Idling on a beach, I sometimes wonder why the rings on a shell are so much like the rings of Saturn. The connectedness of earth to space and especially to mystery is at the heart of Patricio Guzman’s beautiful, poetic film “Nostalgia for the Light.”
The film, making its U.S. broadcast debut tonight on “POV” (PBS, 10 p.m., check local listings), is ostensibly about the Atacama Desert, 10,000 above sea level and the driest spot on the planet, allowing it clear looks at the stars, attracting astronomers from all over the world.
But the telescopes were closed during the dark days of the Pinochet years. Instead, concentration camps were made out of old mines in the desolate area, and thousands of the disappeared were disposed there.

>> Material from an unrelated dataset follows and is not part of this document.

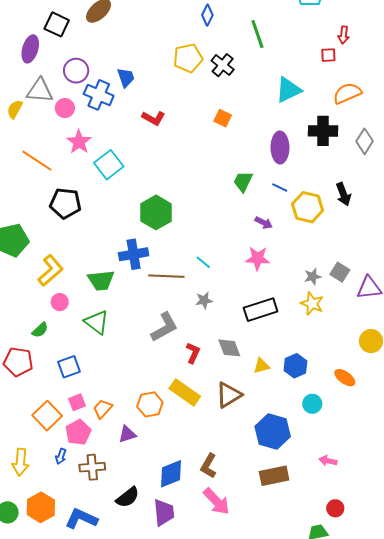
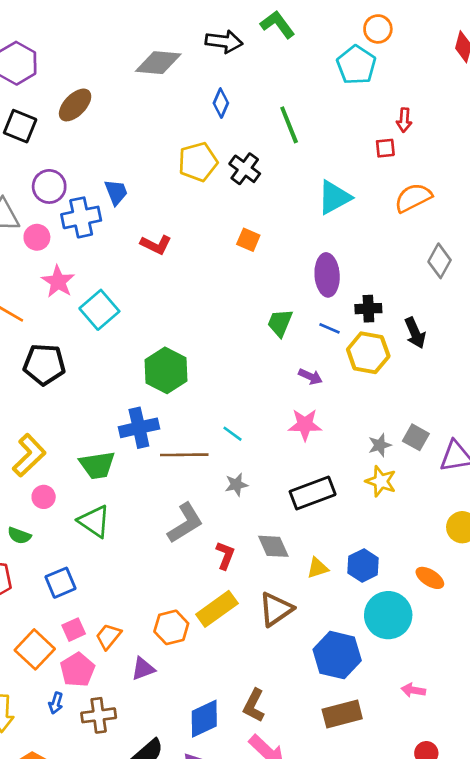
blue cross: (99, 95) -> (81, 217), turned -32
black cross: (323, 131) -> (368, 309), moved, size x0.7
green semicircle: (40, 330) -> (19, 536), turned 66
yellow rectangle: (185, 392) -> (217, 609), turned -68
cyan circle: (312, 404) -> (388, 615), size x1.8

Archeologists have found many of the bodies, or parts of them, alarmingly intact, thanks also to the dry conditions. But they’ve also found pre-Columbian mummies and 19th century explorers beneath the sand as well. For years, mothers of the disappeared have walked the sands as well, looking for loved ones and closure.
Guzman has thoughtful conversations with each of these truth-seekers – the astronomers, the archeologists and the determined but worn loved ones and find they’re all looking for answers that might be connected. It’s an extraordinary film, quite different from anything you’ll see on TV tonight or any other night.